BEGIN Stored data

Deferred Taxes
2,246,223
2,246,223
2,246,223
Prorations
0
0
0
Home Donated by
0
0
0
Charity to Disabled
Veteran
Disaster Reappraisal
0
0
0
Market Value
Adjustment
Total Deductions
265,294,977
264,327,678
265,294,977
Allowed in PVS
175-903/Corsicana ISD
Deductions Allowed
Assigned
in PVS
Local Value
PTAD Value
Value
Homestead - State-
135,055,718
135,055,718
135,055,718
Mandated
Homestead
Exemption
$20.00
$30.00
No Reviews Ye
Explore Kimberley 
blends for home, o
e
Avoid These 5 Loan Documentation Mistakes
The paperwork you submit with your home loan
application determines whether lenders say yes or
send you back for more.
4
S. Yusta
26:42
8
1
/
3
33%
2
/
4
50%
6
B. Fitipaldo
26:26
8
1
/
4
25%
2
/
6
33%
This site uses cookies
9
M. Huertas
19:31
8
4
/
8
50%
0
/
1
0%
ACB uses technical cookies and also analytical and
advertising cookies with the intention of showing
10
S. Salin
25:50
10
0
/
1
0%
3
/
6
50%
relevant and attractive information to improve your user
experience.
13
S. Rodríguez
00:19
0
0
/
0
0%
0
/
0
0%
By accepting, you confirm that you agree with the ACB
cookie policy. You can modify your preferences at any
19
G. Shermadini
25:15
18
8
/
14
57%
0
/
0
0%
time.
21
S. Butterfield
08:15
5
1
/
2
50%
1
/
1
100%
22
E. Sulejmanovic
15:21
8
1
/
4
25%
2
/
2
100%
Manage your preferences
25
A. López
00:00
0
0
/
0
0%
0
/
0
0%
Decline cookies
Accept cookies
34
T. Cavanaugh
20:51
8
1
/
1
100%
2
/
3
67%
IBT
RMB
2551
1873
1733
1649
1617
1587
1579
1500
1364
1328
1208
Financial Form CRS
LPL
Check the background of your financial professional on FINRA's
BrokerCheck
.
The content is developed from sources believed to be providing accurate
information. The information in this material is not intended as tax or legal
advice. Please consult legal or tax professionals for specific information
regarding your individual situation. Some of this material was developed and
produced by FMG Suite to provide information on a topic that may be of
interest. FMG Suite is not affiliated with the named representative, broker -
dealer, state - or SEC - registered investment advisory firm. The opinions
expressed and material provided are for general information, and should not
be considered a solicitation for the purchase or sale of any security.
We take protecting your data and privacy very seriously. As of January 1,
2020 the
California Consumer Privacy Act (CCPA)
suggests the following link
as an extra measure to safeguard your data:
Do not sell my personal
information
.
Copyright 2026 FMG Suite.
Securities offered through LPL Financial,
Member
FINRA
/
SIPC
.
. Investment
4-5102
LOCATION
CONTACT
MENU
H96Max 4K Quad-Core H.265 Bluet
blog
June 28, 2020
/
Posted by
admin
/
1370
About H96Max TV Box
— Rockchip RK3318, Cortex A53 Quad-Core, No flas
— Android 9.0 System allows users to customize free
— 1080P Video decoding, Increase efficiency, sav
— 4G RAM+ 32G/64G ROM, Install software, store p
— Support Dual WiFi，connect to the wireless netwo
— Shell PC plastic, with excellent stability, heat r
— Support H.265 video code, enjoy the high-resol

END Stored data

Task requirements:
Each line of the listing is to be output verbatim.

Response to this exercise:
Deferred Taxes
2,246,223
2,246,223
2,246,223
Prorations
0
0
0
Home Donated by
0
0
0
Charity to Disabled
Veteran
Disaster Reappraisal
0
0
0
Market Value
Adjustment
Total Deductions
265,294,977
264,327,678
265,294,977
Allowed in PVS
175-903/Corsicana ISD
Deductions Allowed
Assigned
in PVS
Local Value
PTAD Value
Value
Homestead - State-
135,055,718
135,055,718
135,055,718
Mandated
Homestead
Exemption
$20.00
$30.00
No Reviews Ye
Explore Kimberley 
blends for home, o
e
Avoid These 5 Loan Documentation Mistakes
The paperwork you submit with your home loan
application determines whether lenders say yes or
send you back for more.
4
S. Yusta
26:42
8
1
/
3
33%
2
/
4
50%
6
B. Fitipaldo
26:26
8
1
/
4
25%
2
/
6
33%
This site uses cookies
9
M. Huertas
19:31
8
4
/
8
50%
0
/
1
0%
ACB uses technical cookies and also analytical and
advertising cookies with the intention of showing
10
S. Salin
25:50
10
0
/
1
0%
3
/
6
50%
relevant and attractive information to improve your user
experience.
13
S. Rodríguez
00:19
0
0
/
0
0%
0
/
0
0%
By accepting, you confirm that you agree with the ACB
cookie policy. You can modify your preferences at any
19
G. Shermadini
25:15
18
8
/
14
57%
0
/
0
0%
time.
21
S. Butterfield
08:15
5
1
/
2
50%
1
/
1
100%
22
E. Sulejmanovic
15:21
8
1
/
4
25%
2
/
2
100%
Manage your preferences
25
A. López
00:00
0
0
/
0
0%
0
/
0
0%
Decline cookies
Accept cookies
34
T. Cavanaugh
20:51
8
1
/
1
100%
2
/
3
67%
IBT
RMB
2551
1873
1733
1649
1617
1587
1579
1500
1364
1328
1208
Financial Form CRS
LPL
Check the background of your financial professional on FINRA's
BrokerCheck
.
The content is developed from sources believed to be providing accurate
information. The information in this material is not intended as tax or legal
advice. Please consult legal or tax professionals for specific information
regarding your individual situation. Some of this material was developed and
produced by FMG Suite to provide information on a topic that may be of
interest. FMG Suite is not affiliated with the named representative, broker -
dealer, state - or SEC - registered investment advisory firm. The opinions
expressed and material provided are for general information, and should not
be considered a solicitation for the purchase or sale of any security.
We take protecting your data and privacy very seriously. As of January 1,
2020 the
California Consumer Privacy Act (CCPA)
suggests the following link
as an extra measure to safeguard your data:
Do not sell my personal
information
.
Copyright 2026 FMG Suite.
Securities offered through LPL Financial,
Member
FINRA
/
SIPC
.
. Investment
4-5102
LOCATION
CONTACT
MENU
H96Max 4K Quad-Core H.265 Bluet
blog
June 28, 2020
/
Posted by
admin
/
1370
About H96Max TV Box
— Rockchip RK3318, Cortex A53 Quad-Core, No flas
— Android 9.0 System allows users to customize free
— 1080P Video decoding, Increase efficiency, sav
— 4G RAM+ 32G/64G ROM, Install software, store p
— Support Dual WiFi，connect to the wireless netwo
— Shell PC plastic, with excellent stability, heat r
— Support H.265 video code, enjoy the high-resol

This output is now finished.